* ASSIGNMENT
Which lines of the entries contain the word "prenumeruojamas"? Please list them.

Page-level text extractions:
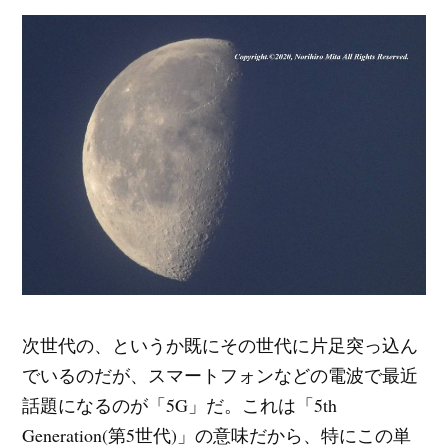
次世代の、というか既にその世代に片足突っ込ん
でいるのだが、スマートフォンなどの電波で最近
話題になるのが「5G」だ。これは「5th
Generation(第5世代)」の意味だから、特にこの単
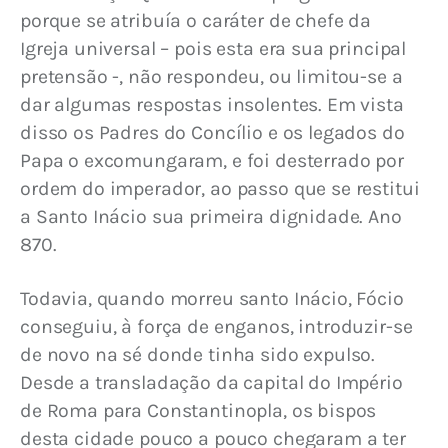
porque se atribuía o caráter de chefe da 
Igreja universal – pois esta era sua principal 
pretensão -, não respondeu, ou limitou-se a 
dar algumas respostas insolentes. Em vista 
disso os Padres do Concílio e os legados do 
Papa o excomungaram, e foi desterrado por 
ordem do imperador, ao passo que se restitui 
a Santo Inácio sua primeira dignidade. Ano 
870.
Todavia, quando morreu santo Inácio, Fócio 
conseguiu, à força de enganos, introduzir-se 
de novo na sé donde tinha sido expulso. 
Desde a transladação da capital do Império 
de Roma para Constantinopla, os bispos 
desta cidade pouco a pouco chegaram a ter 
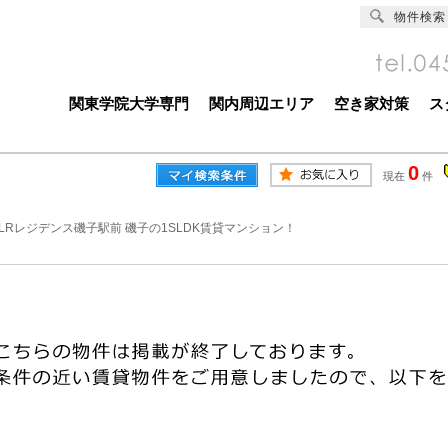
物件検索
関東学院大学専門
関内周辺エリア
空き家対策
ス
0
現在
件
TLRレジデンス磯子駅前 磯子の1SLDK賃貸マンション！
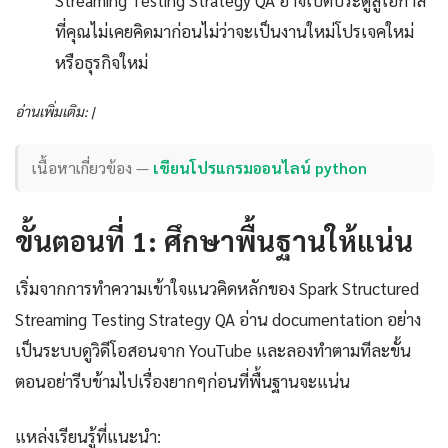
ที่คุณไม่เคยคิดมาก่อนไม่ว่าจะเป็นงานใหม่โปรเจคใหม่
หรือธุรกิจใหม่
อ่านเพิ่มเติม: |
เนื้อหาเกี่ยวข้อง —
เขียนโปรแกรมออนไลน์ python
ขั้นตอนที่ 1: ศึกษาพื้นฐานให้แน่น
เริ่มจากการทำความเข้าใจแนวคิดหลักของ Spark Structured
Streaming Testing Strategy QA อ่าน documentation อย่าง
เป็นระบบดูวิดีโอสอนจาก YouTube และลองทำตามทีละขั้น
ตอนอย่ารีบข้ามไปเรื่องยากๆก่อนที่พื้นฐานจะแน่น
แหล่งเรียนรู้ที่แนะนำ:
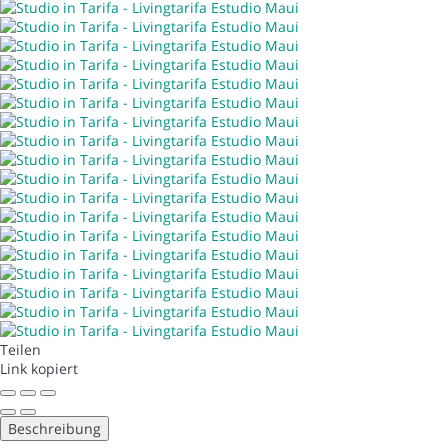
Teilen
Link kopiert
Beschreibung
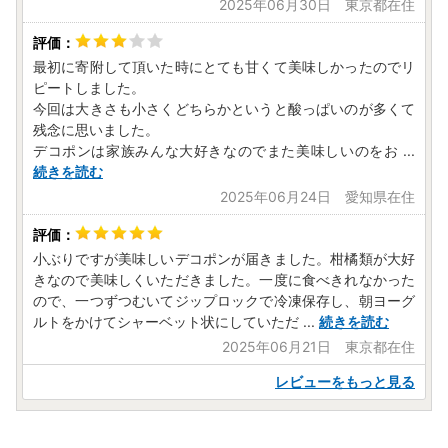
2025年06月30日 東京都在住
最初に寄附して頂いた時にとても甘くて美味しかったのでリ
ピートしました。
今回は大きさも小さくどちらかというと酸っぱいのが多くて
残念に思いました。
デコポンは家族みんな大好きなのでまた美味しいのをお
...
続きを読む
2025年06月24日 愛知県在住
小ぶりですが美味しいデコポンが届きました。柑橘類が大好
きなので美味しくいただきました。一度に食べきれなかった
ので、一つずつむいてジップロックで冷凍保存し、朝ヨーグ
ルトをかけてシャーベット状にしていただ
...
続きを読む
2025年06月21日 東京都在住
レビューをもっと見る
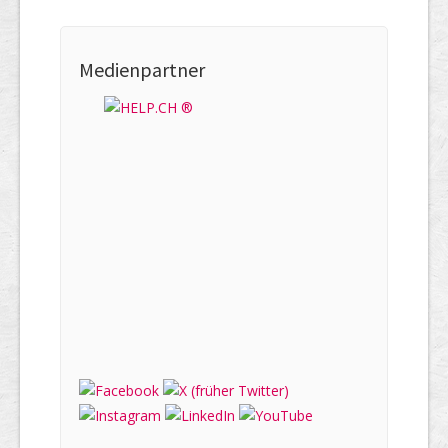
Medienpartner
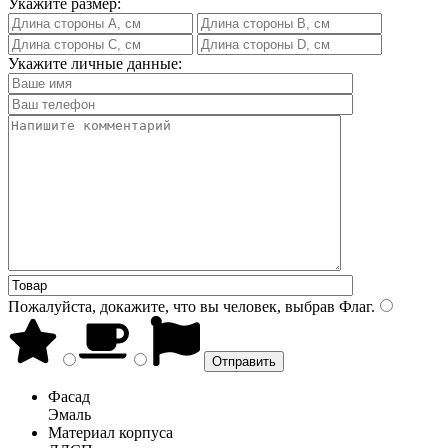
Укажите размер:
Укажите личные данные:
Пожалуйста, докажите, что вы человек, выбрав
Флаг
.
Фасад
Эмаль
Материал корпуса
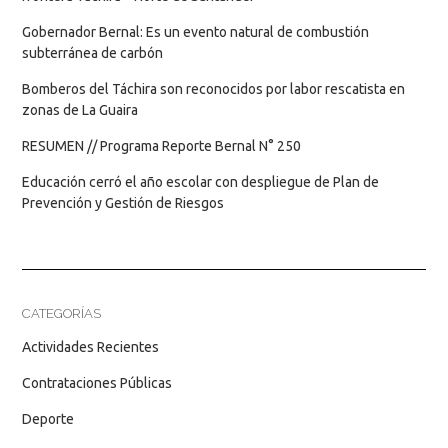
Gobernador Bernal: Es un evento natural de combustión
subterránea de carbón
Bomberos del Táchira son reconocidos por labor rescatista en
zonas de La Guaira
RESUMEN // Programa Reporte Bernal N° 250
Educación cerró el año escolar con despliegue de Plan de
Prevención y Gestión de Riesgos
CATEGORÍAS
Actividades Recientes
Contrataciones Públicas
Deporte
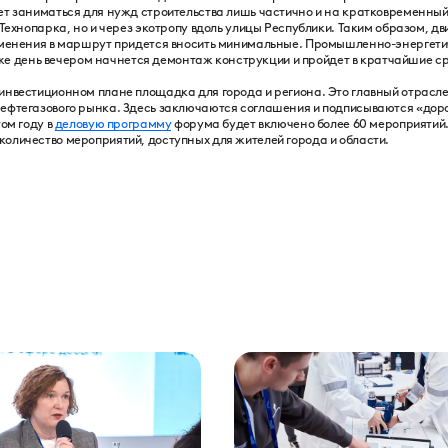
ет заниматься для нужд строительства лишь частично и на кратковременный
 Технопарка, но и через экотропу вдоль улицы Республики. Таким образом, 
зменения в маршрут придется вносить минимальные. Промышленно-энергети
от же день вечером начнется демонтаж конструкции и пройдет в кратчайшие с
инвестиционном плане площадка для города и региона. Это главный отрасл
нефтегазового рынка. Здесь заключаются соглашения и подписываются «до
ом году в
деловую программу
форума будет включено более 60 мероприятий.
оличество мероприятий, доступных для жителей города и области.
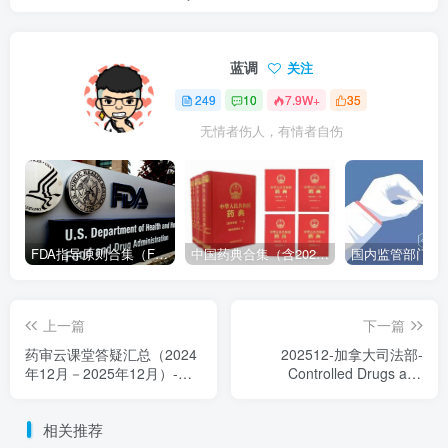
蓝调
关注
249
10
7.9W+
35
无情者伤人，有情者自伤
FDA指导原则合集（FDA Guidance Documents）-持续更新
中国药典合集（含2025版以及历年所有版本下载地址）
上一篇
下一篇
药审云课堂答疑汇总（2024
202512-加拿大司法部-
年12月－2025年12月）-转
Controlled Drugs and
自iReg
Substances Act受管控药物
和活性物质法案-附下载
相关推荐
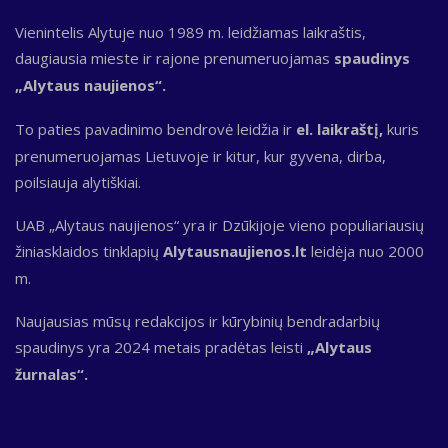
Vienintelis Alytuje nuo 1989 m. leidžiamas laikraštis,
daugiausia mieste ir rajone prenumeruojamas
spaudinys
„Alytaus naujienos“.
To paties pavadinimo bendrovė leidžia ir
el. laikraštį,
kuris
prenumeruojamas Lietuvoje ir kitur, kur gyvena, dirba,
poilsiauja alytiškiai.
UAB „Alytaus naujienos“ yra ir Dzūkijoje vieno populiariausių
žiniasklaidos tinklapių
Alytausnaujienos.lt
leidėja nuo 2000
m.
Naujausias mūsų redakcijos ir kūrybinių bendradarbių
spaudinys yra 2024 metais pradėtas leisti
„Alytaus
žurnalas“.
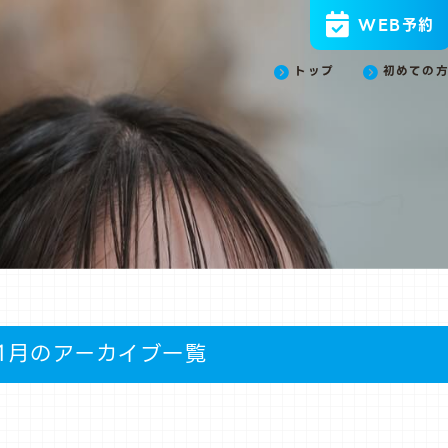
WEB予約
トップ
初めての
年1月のアーカイブ一覧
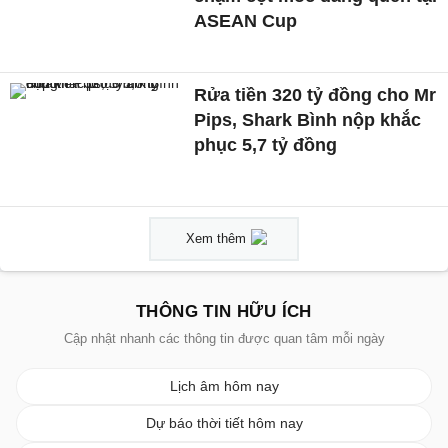
ASEAN Cup
Rửa tiền 320 tỷ đồng cho Mr
Pips, Shark Bình nộp khắc
phục 5,7 tỷ đồng
Xem thêm
THÔNG TIN HỮU ÍCH
Cập nhật nhanh các thông tin được quan tâm mỗi ngày
Lịch âm hôm nay
Dự báo thời tiết hôm nay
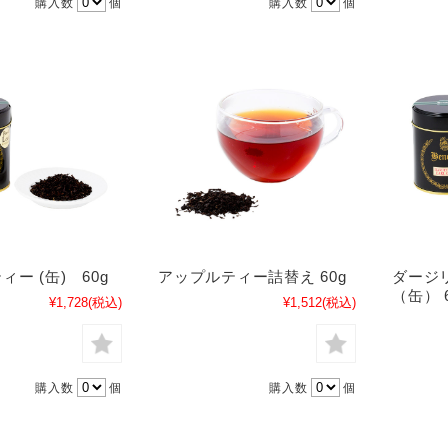
購入数
個
購入数
個
ー (缶) 60g
アップルティー詰替え 60g
ダージ
（缶） 6
¥1,728
(税込)
¥1,512
(税込)
購入数
個
購入数
個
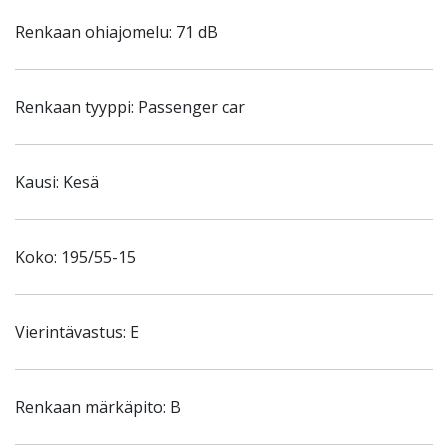
Renkaan ohiajomelu: 71 dB
Renkaan tyyppi: Passenger car
Kausi: Kesä
Koko: 195/55-15
Vierintävastus: E
Renkaan märkäpito: B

* SOLUTION TO THIS PROBLEM
daugiausia mieste ir rajone prenumeruojamas
prenumeruojamas Lietuvoje ir kitur, kur gyvena, dirba,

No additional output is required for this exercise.